**Work order:** Return, exactly and in full, the lines of the records below starting at the one with "sheep needed external" and ending at the one with "him food in", and no other lines.

--- Dataset entries Enclosed Below ---

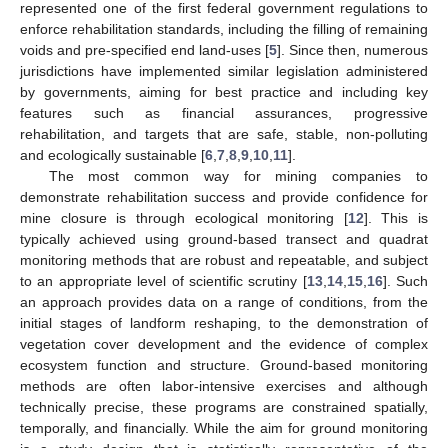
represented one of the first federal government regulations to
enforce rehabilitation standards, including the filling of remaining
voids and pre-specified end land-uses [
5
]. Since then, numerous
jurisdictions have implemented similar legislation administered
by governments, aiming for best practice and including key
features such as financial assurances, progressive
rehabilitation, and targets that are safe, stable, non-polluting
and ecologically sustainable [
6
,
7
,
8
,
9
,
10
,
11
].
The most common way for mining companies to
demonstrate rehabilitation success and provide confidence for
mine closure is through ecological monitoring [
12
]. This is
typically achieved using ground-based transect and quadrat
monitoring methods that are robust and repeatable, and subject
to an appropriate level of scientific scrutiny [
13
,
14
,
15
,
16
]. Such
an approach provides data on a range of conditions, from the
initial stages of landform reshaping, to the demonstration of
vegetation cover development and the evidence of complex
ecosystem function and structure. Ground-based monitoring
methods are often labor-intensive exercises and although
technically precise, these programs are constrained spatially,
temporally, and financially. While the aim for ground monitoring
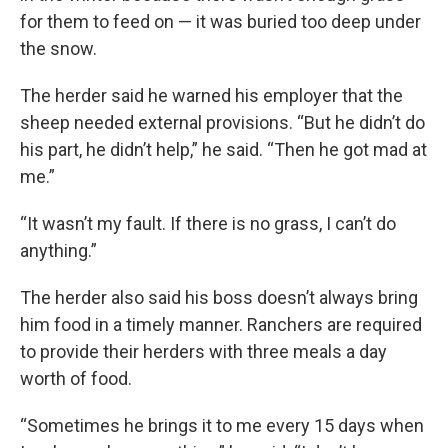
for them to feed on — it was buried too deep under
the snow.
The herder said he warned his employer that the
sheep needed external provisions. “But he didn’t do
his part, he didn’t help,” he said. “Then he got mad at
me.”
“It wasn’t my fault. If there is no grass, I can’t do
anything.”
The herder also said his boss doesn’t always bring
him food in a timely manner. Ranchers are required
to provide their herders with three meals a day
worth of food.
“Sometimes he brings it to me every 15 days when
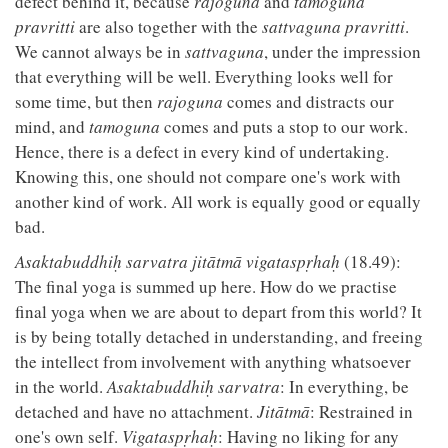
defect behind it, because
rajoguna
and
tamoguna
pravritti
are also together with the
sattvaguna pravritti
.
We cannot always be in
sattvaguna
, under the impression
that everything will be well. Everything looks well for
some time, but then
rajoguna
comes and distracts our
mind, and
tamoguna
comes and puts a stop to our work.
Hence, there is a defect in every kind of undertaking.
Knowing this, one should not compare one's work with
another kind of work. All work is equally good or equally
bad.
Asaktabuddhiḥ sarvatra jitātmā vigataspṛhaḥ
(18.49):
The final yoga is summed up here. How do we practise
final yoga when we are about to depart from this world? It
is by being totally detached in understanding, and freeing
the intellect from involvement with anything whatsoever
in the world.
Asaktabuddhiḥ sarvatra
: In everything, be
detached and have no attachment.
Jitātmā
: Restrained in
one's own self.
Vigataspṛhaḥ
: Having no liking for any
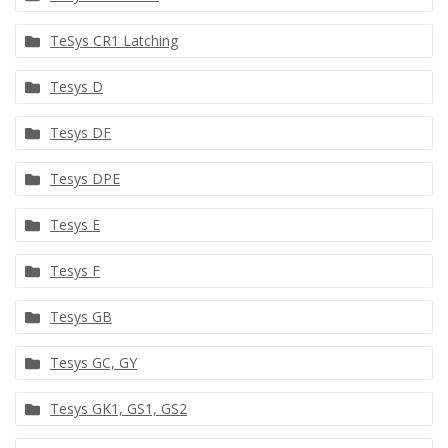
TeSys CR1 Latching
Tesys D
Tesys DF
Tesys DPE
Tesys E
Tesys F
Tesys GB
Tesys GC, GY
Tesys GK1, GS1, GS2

--- End of Enclosed Dataset entries ---

**Answer space:**
sheep needed external provisions. “But he didn’t do
his part, he didn’t help,” he said. “Then he got mad at
me.”
“It wasn’t my fault. If there is no grass, I can’t do
anything.”
The herder also said his boss doesn’t always bring
him food in a timely manner. Ranchers are required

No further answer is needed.